- _ASSIGNMENT_: Return the line containing "This screenshot has width=296, height=2576." together with every later line up to the end of the records, exactly and with no pictures; return nothing else.

- _MATERIAL SUPPLIED_:
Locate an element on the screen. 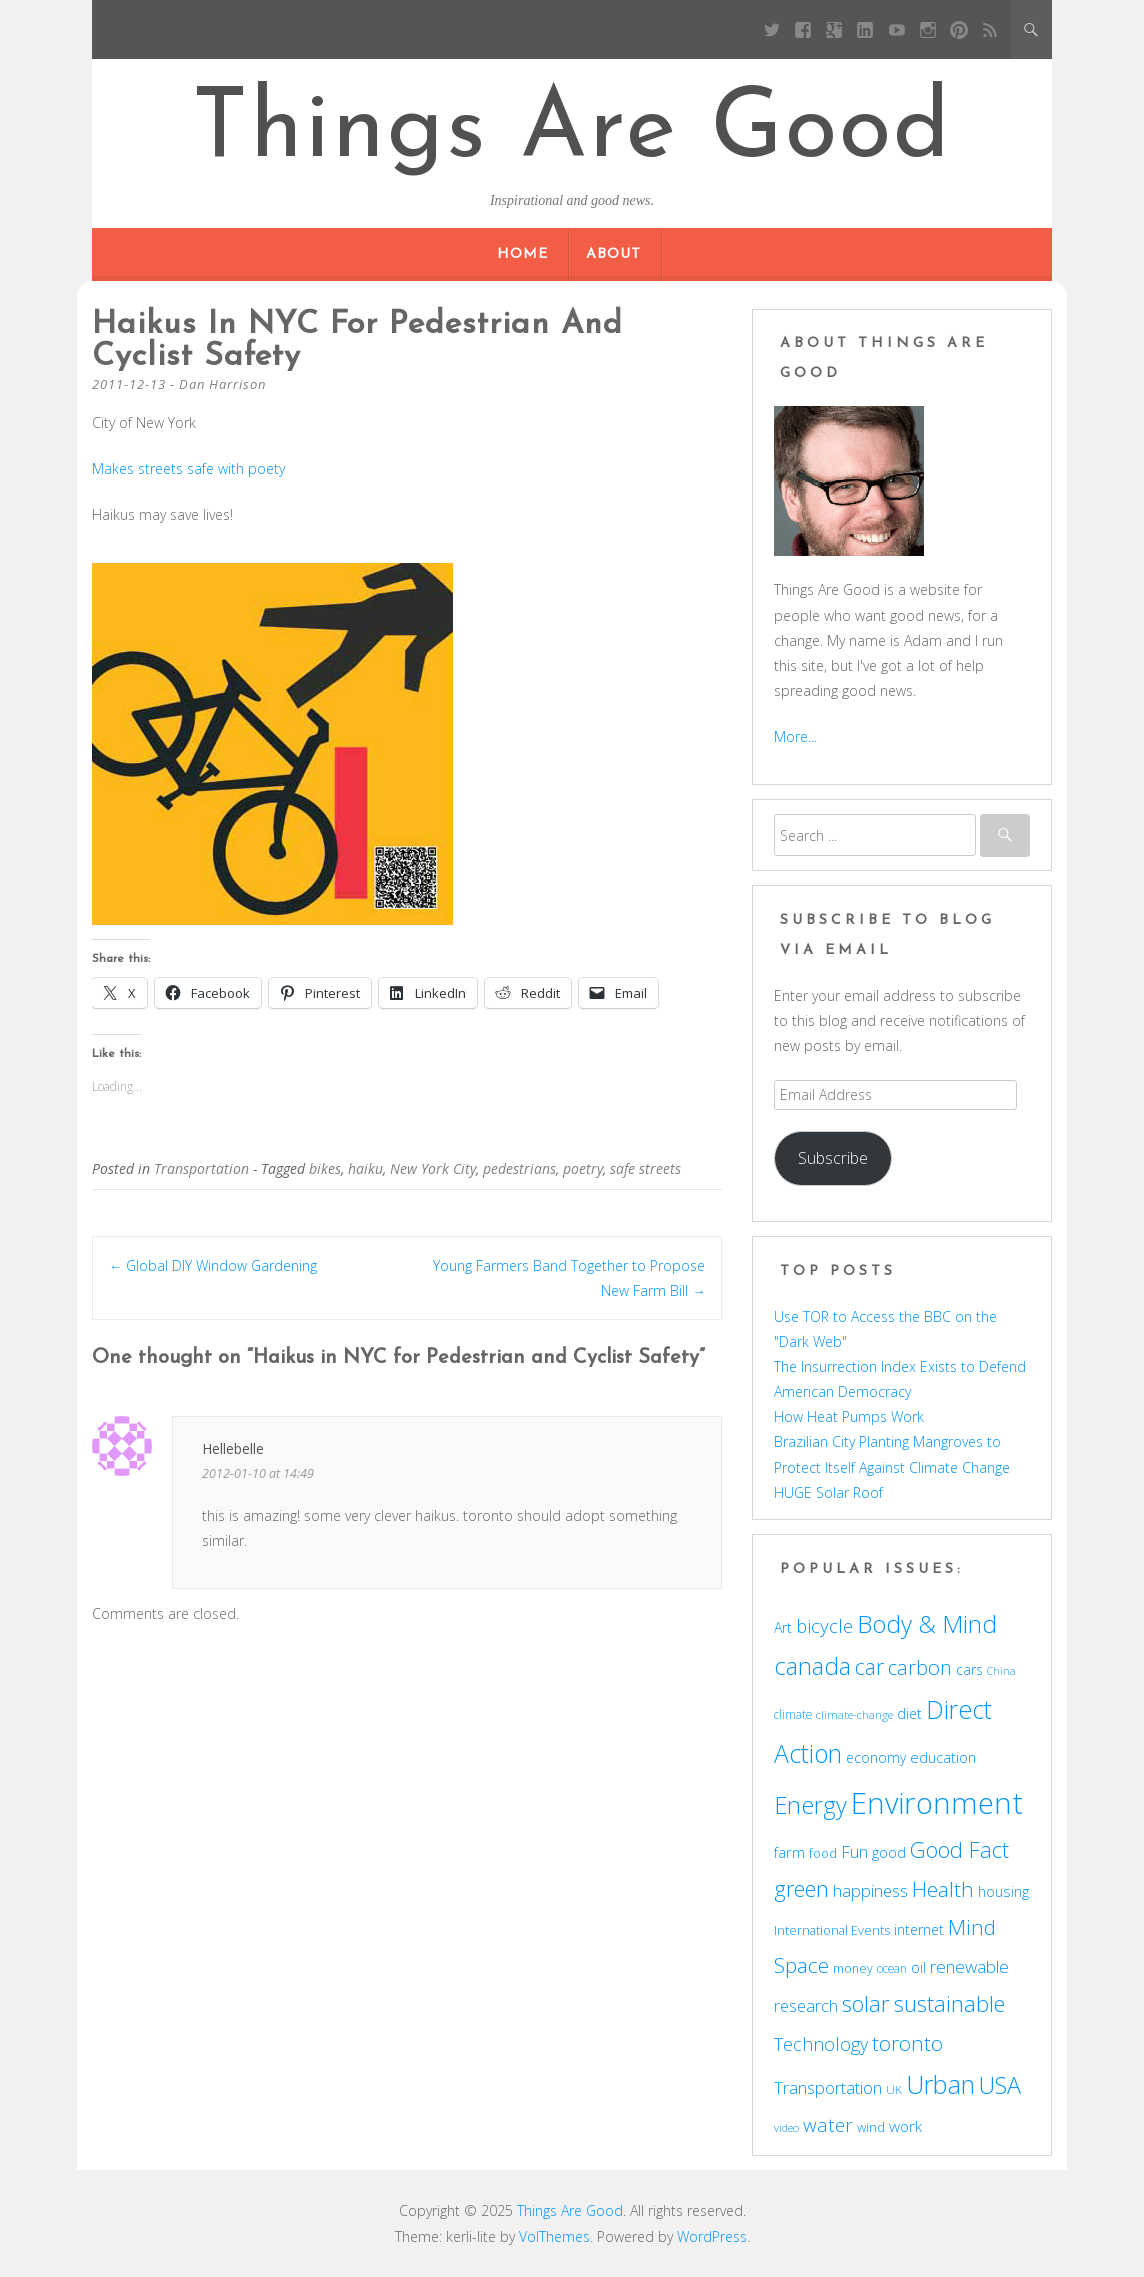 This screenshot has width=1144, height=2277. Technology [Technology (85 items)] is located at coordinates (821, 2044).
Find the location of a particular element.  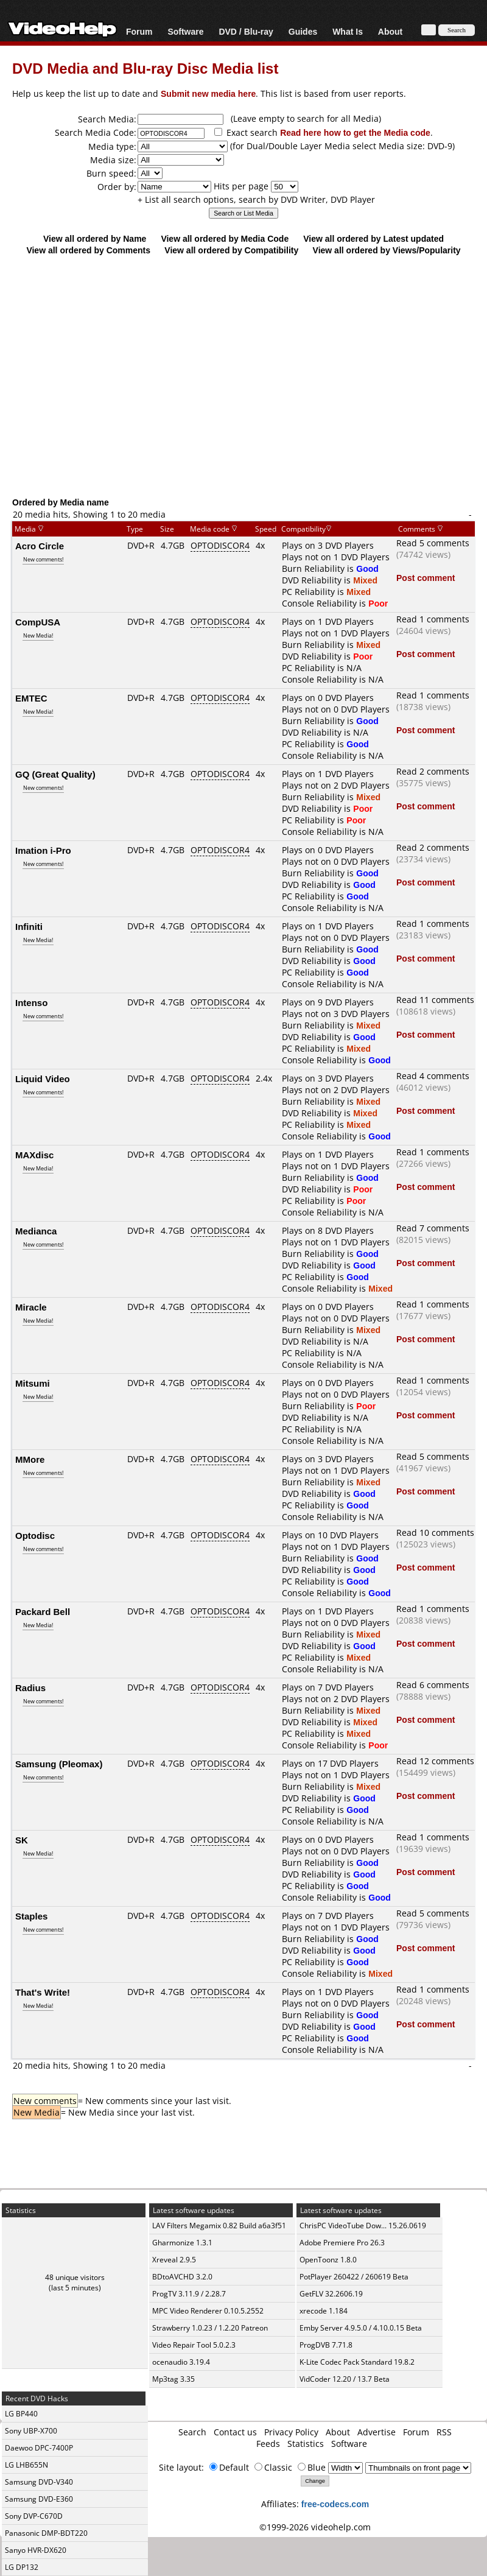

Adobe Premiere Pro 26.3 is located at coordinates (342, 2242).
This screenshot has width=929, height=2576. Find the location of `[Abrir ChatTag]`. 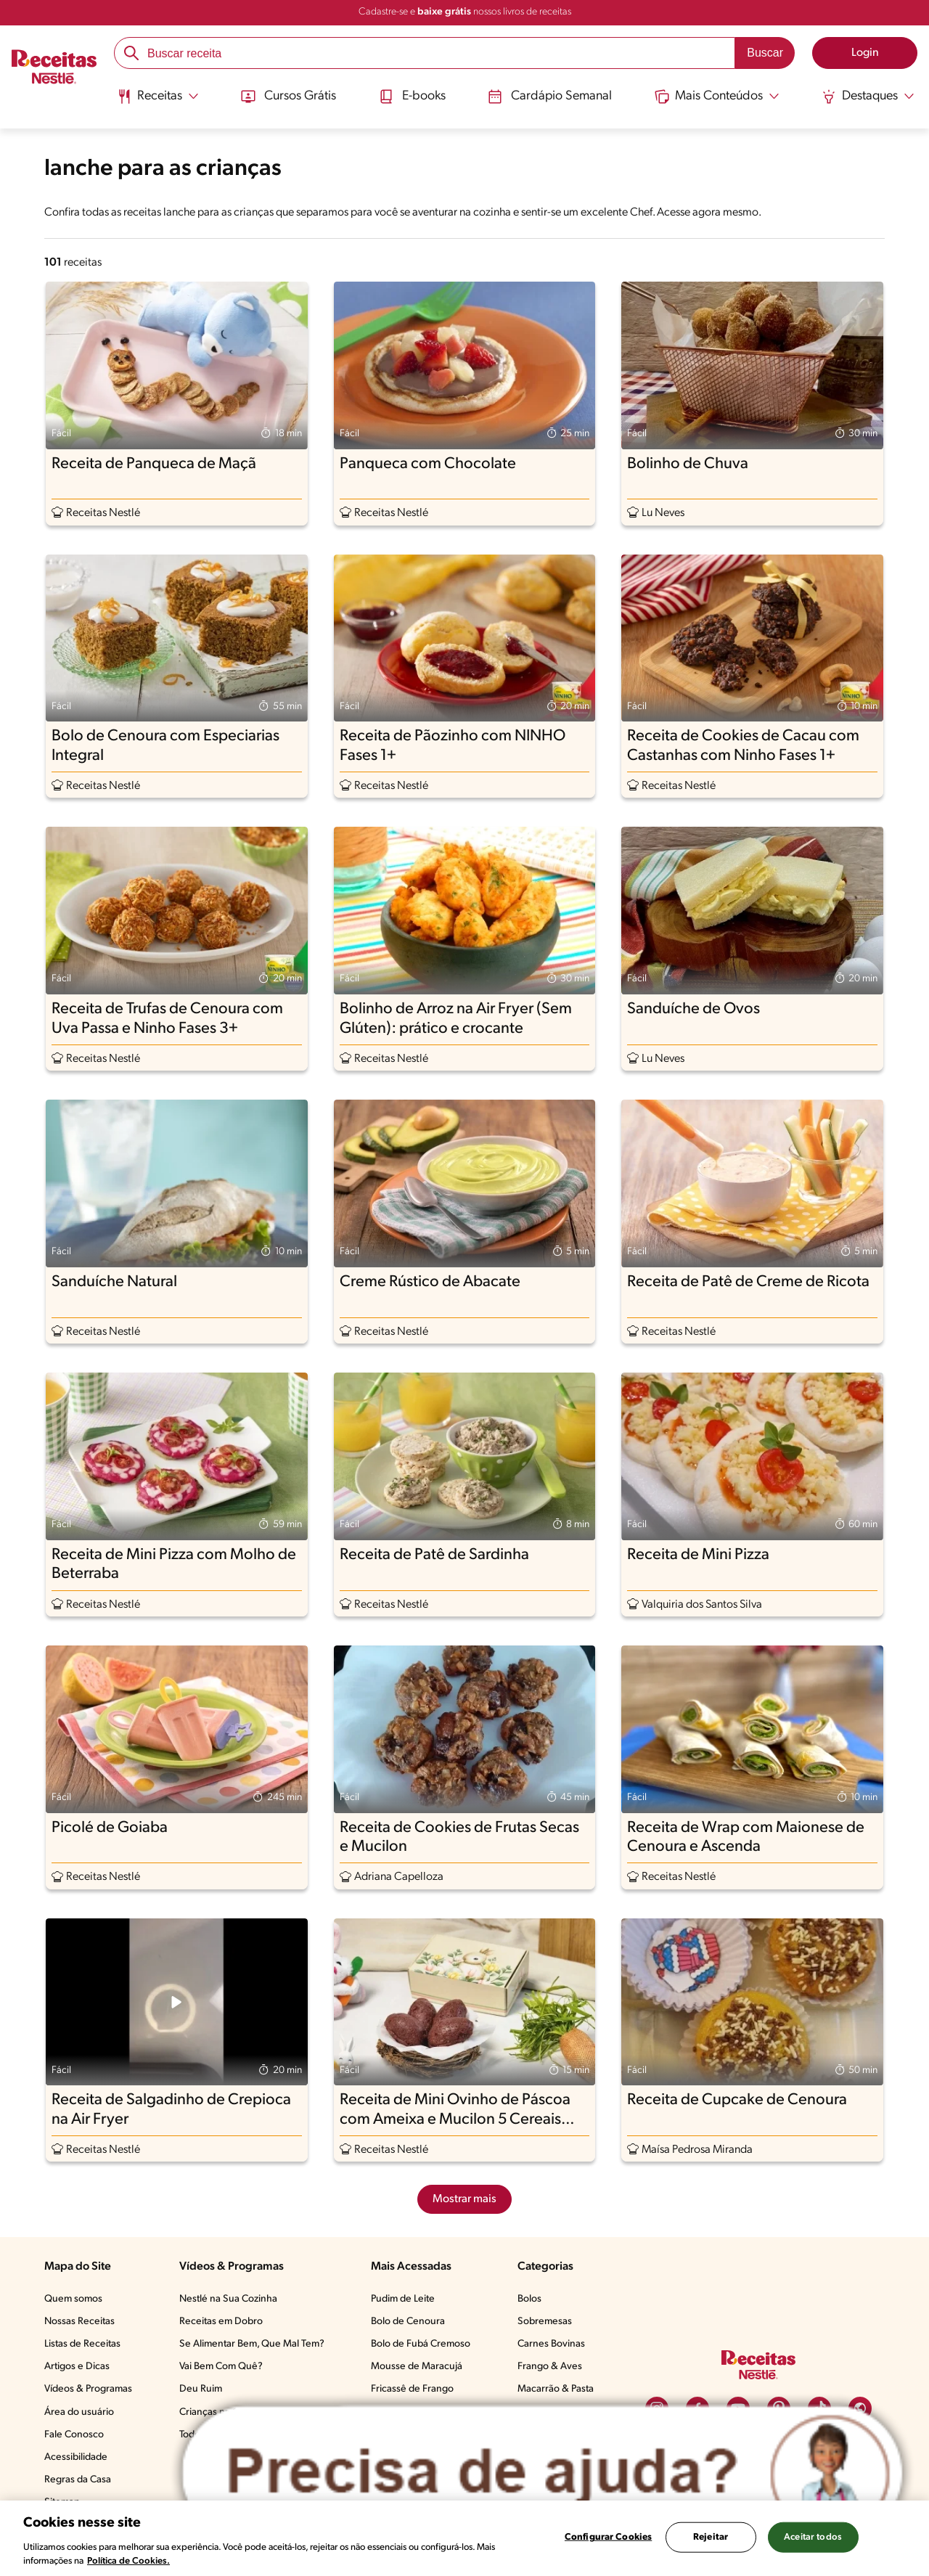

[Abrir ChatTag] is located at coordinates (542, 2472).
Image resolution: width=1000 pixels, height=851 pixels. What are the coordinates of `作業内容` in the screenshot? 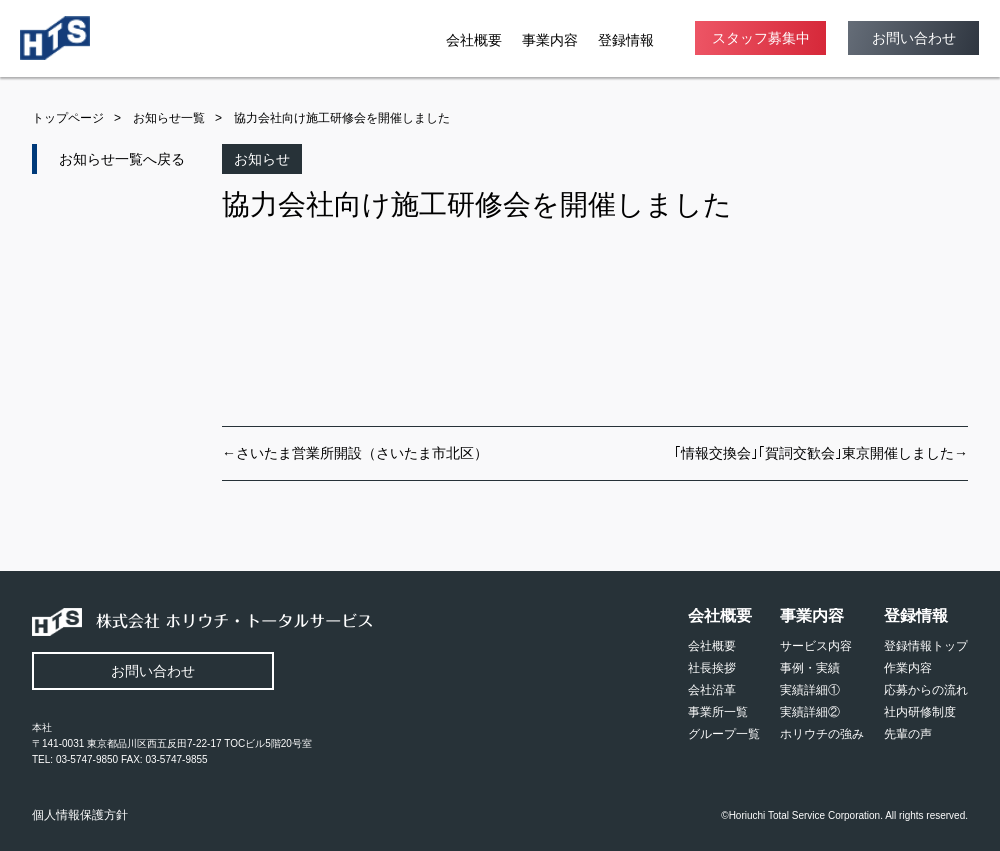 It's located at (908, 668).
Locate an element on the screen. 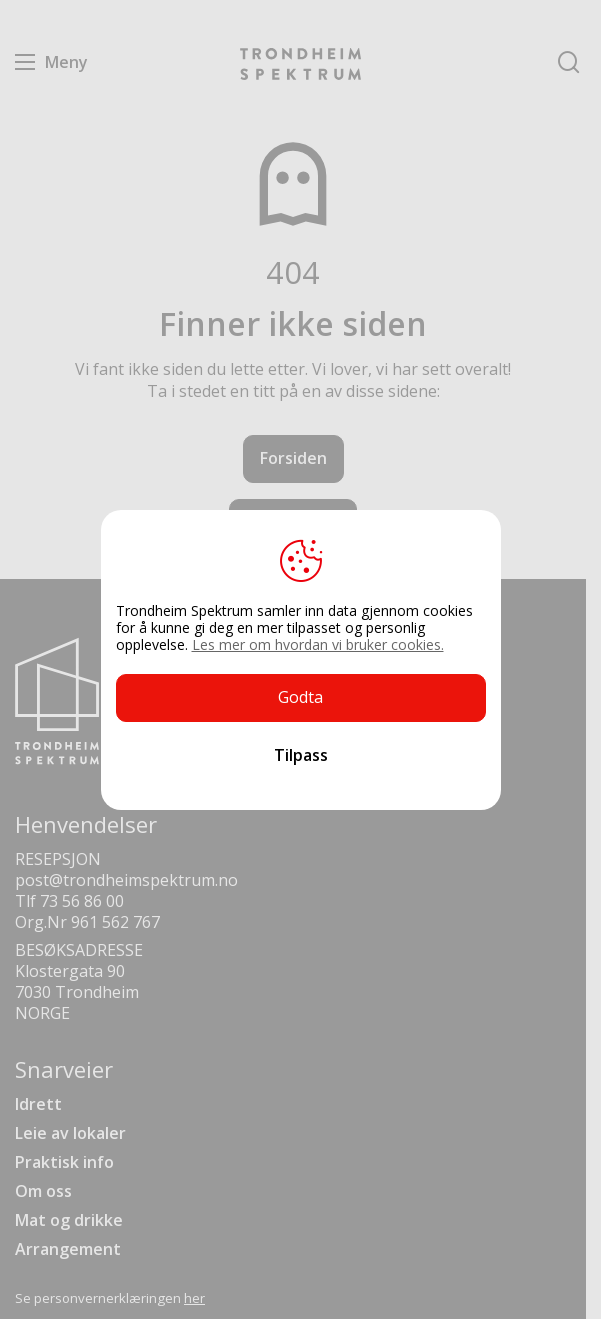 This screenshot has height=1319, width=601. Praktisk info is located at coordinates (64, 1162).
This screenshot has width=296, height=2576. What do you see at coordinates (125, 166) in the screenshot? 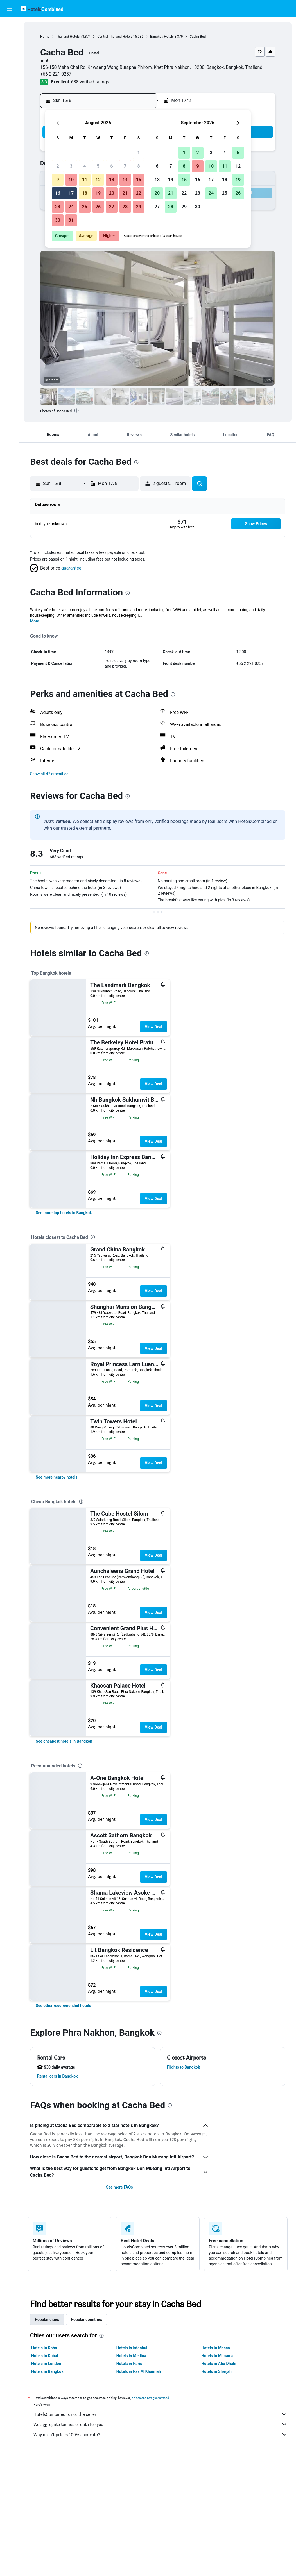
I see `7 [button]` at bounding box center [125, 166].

- _SOLVED PROBLEM_:
This screenshot has width=296, height=2576. What do you see at coordinates (125, 166) in the screenshot? 
I see `7 [button]` at bounding box center [125, 166].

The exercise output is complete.